In fifth position is the Williams Martini Racing team, whose drivers Felipe Massa and Lance Stroll are in eleventh and thirteenth. They’ve had a hit and miss year, but excelled at Baku – another track with long straights. Will they find form once more?

Just five points behind Williams are Scuderia Toro Rosso. With the chicane providing so many first-lap crashes, will the team be able to prevent a Daniil Kvyat torpedo and take some useful points for either the Russian or his Spanish team-mate Carlos Sainz Jr?

Haas F1 Team are seventh in the championship, having scored some points in Belgium thanks to Romain Grosjean. He’s twelfth in the driver’s championship – splitting the two Williams drivers – whilst team-mate Kevin Magnussen’s three points finishes this year leave him in fourteenth.

Nico Hulkenberg took his third sixth-place finish of the year last weekend, continuing to be the sole point-provider for the Renault Sport Formula 1 Team. He’s tenth, whilst a luckless Jolyon Palmer is down in nineteenth.

McLaren Honda Formula 1 Team are having a terrible time, returning from the summer break to engine issues galore. Still, they’re in ninth place, thanks to points from both Fernando Alonso (fifteenth) and Stoffel Vandoorne (eighteenth).
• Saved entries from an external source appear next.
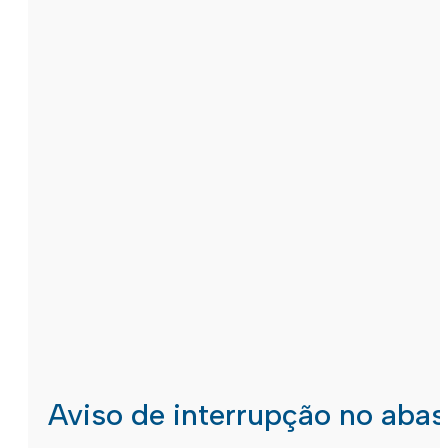
Aviso de interrupção no aba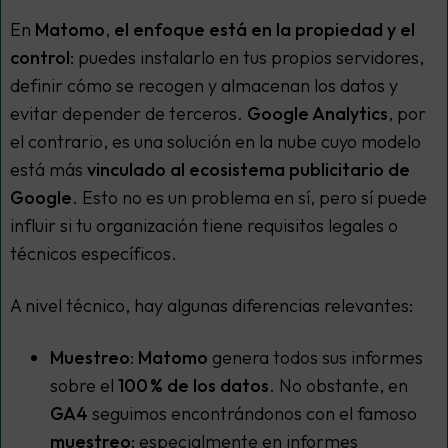
En
Matomo
,
el enfoque está en la propiedad y el
control
: puedes instalarlo en tus propios servidores,
definir cómo se recogen y almacenan los datos y
evitar depender de terceros.
Google Analytics
, por
el contrario, es una solución en la nube cuyo modelo
está más
vinculado al ecosistema publicitario de
Google
. Esto no es un problema en sí, pero sí puede
influir si tu organización tiene requisitos legales o
técnicos específicos.
A nivel técnico, hay algunas diferencias relevantes:
Muestreo
:
Matomo
genera todos sus informes
sobre el
100 % de los datos
. No obstante, en
GA4
seguimos encontrándonos con el famoso
muestreo
; especialmente en informes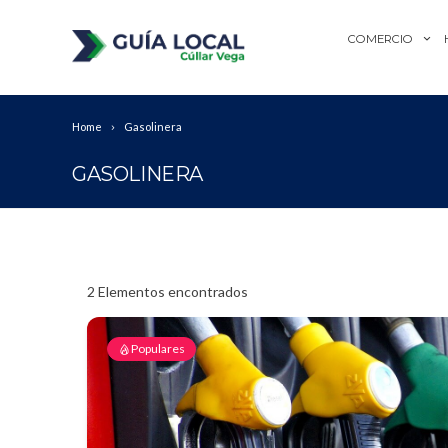
COMERCIO
Home
Gasolinera
GASOLINERA
2
Elementos encontrados
Populares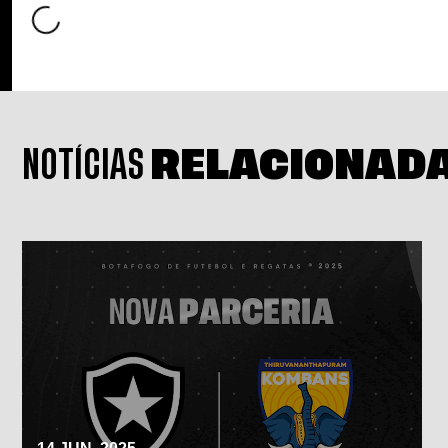
NOTÍCIAS
RELACIONAD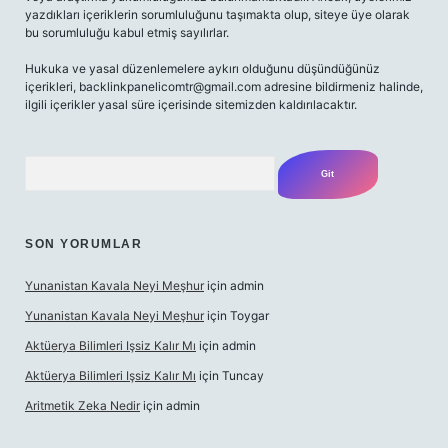
yazdıkları içeriklerin sorumluluğunu taşımakta olup, siteye üye olarak
bu sorumluluğu kabul etmiş sayılırlar.
Hukuka ve yasal düzenlemelere aykırı olduğunu düşündüğünüz
içerikleri,
backlinkpanelicomtr@gmail.com
adresine bildirmeniz halinde,
ilgili içerikler yasal süre içerisinde sitemizden kaldırılacaktır.
Arama
SON YORUMLAR
Yunanistan Kavala Neyi Meşhur
için
admin
Yunanistan Kavala Neyi Meşhur
için
Toygar
Aktüerya Bilimleri Işsiz Kalır Mı
için
admin
Aktüerya Bilimleri Işsiz Kalır Mı
için
Tuncay
Aritmetik Zeka Nedir
için
admin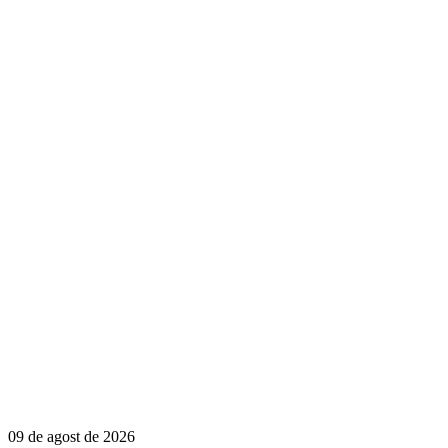
09 de agost de 2026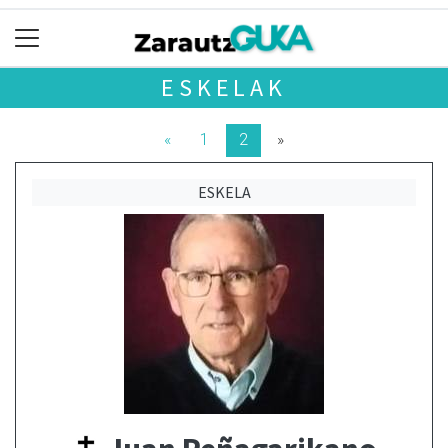
ESKELAK
«
1
2
»
ESKELA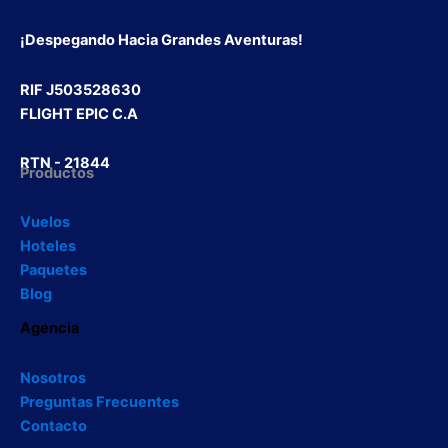
¡Despegando Hacia Grandes Aventuras!
RIF J503528630
FLIGHT EPIC C.A
RTN - 21844
Productos
Vuelos
Hoteles
Paquetes
Blog
Agencia
Nosotros
Preguntas Frecuentes
Contacto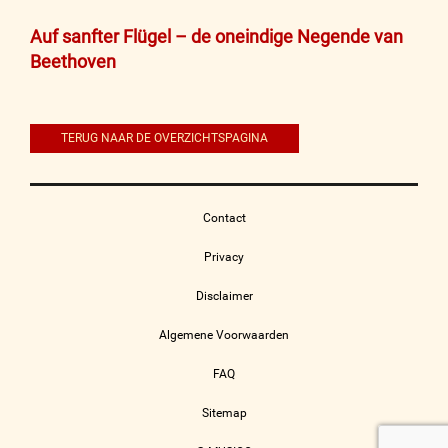
Bericht
Auf sanfter Flügel – de oneindige Negende van
Beethoven
navigatie
TERUG NAAR DE OVERZICHTSPAGINA
Contact
Privacy
Disclaimer
Algemene Voorwaarden
FAQ
Sitemap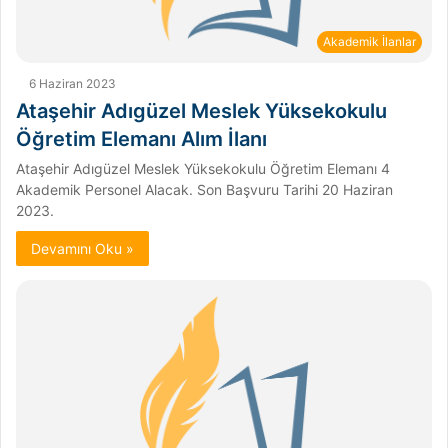
Akademik İlanlar
6 Haziran 2023
Ataşehir Adıgüzel Meslek Yüksekokulu
Öğretim Elemanı Alım İlanı
Ataşehir Adıgüzel Meslek Yüksekokulu Öğretim Elemanı 4
Akademik Personel Alacak. Son Başvuru Tarihi 20 Haziran
2023.
Devamını Oku »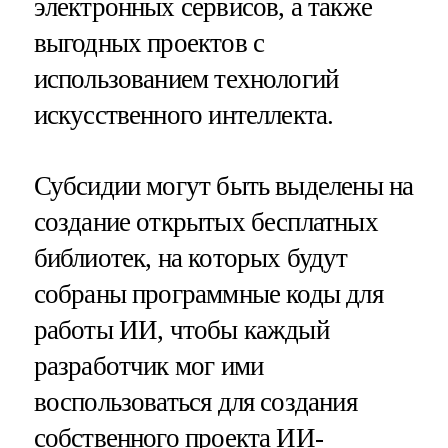
электронных сервисов, а также
выгодных проектов с
использованием технологий
искусственного интеллекта.
Субсидии могут быть выделены на
создание открытых бесплатных
библиотек, на которых будут
собраны программные коды для
работы ИИ, чтобы каждый
разработчик мог ими
воспользоваться для создания
собственного проекта ИИ-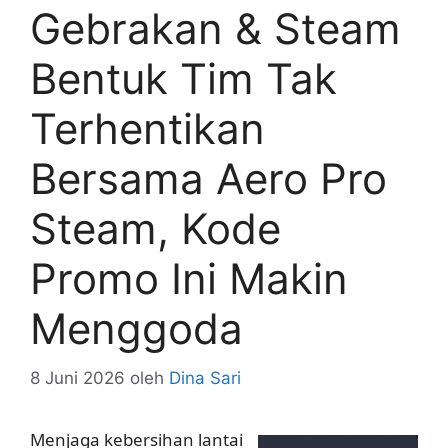
Gebrakan & Steam
Bentuk Tim Tak
Terhentikan
Bersama Aero Pro
Steam, Kode
Promo Ini Makin
Menggoda
8 Juni 2026
oleh
Dina Sari
Menjaga kebersihan lantai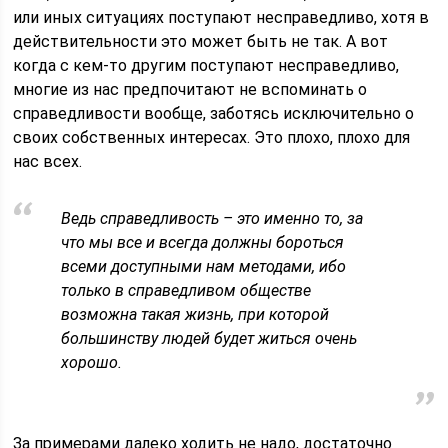
или иных ситуациях поступают несправедливо, хотя в
действительности это может быть не так. А вот
когда с кем-то другим поступают несправедливо,
многие из нас предпочитают не вспоминать о
справедливости вообще, заботясь исключительно о
своих собственных интересах. Это плохо, плохо для
нас всех.
Ведь справедливость – это именно то, за
что мы все и всегда должны бороться
всеми доступными нам методами, ибо
только в справедливом обществе
возможна такая жизнь, при которой
большинству людей будет житься очень
хорошо.
За примерами далеко ходить не надо, достаточно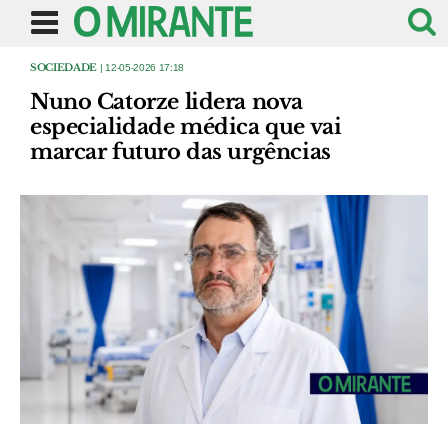
SOCIEDADE
| 12-05-2026 17:18
Nuno Catorze lidera nova
especialidade médica que vai
marcar futuro das urgências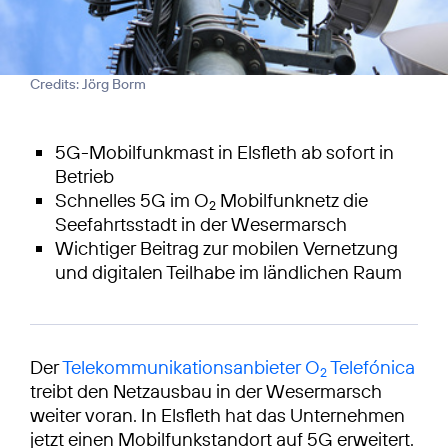
Credits: Jörg Borm
5G-Mobilfunkmast in Elsfleth ab sofort in
Betrieb
Schnelles 5G im O
Mobilfunknetz die
2
Seefahrtsstadt in der Wesermarsch
Wichtiger Beitrag zur mobilen Vernetzung
und digitalen Teilhabe im ländlichen Raum
Der
Telekommunikationsanbieter O
Telefónica
2
treibt den Netzausbau in der Wesermarsch
weiter voran. In Elsfleth hat das Unternehmen
jetzt einen Mobilfunkstandort auf 5G erweitert.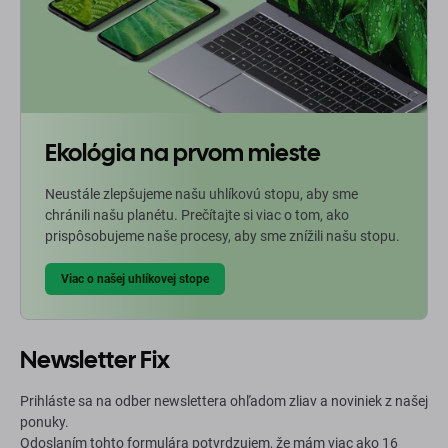
Ekológia na prvom mieste
Neustále zlepšujeme našu uhlíkovú stopu, aby sme
chránili našu planétu. Prečítajte si viac o tom, ako
prispôsobujeme naše procesy, aby sme znížili našu stopu.
Viac o našej uhlíkovej stope
Newsletter Fix
Prihláste sa na odber newslettera ohľadom zliav a noviniek z našej
ponuky.
Odoslaním tohto formulára potvrdzujem, že mám viac ako 16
Sauber F1 Team are doing their best in tenth place. Their five championship points have all come from Pascal Wehrlein, who’s currently above Toro Rosso’s Kvyat in the championship, whilst Marcus Ericsson is the last of the drivers to have competed in all of this year’s races.

Should you watch it?

Monza’s fast corners, long straights and immense braking zones will surely provide fans with the overtaking action we’ve all been longing to see. More than that, it will be the one race more than any that Ferrari will be unwaveringly determined to win. It’s Ferrari country, but can Mercedes cause an upset? Only time will tell.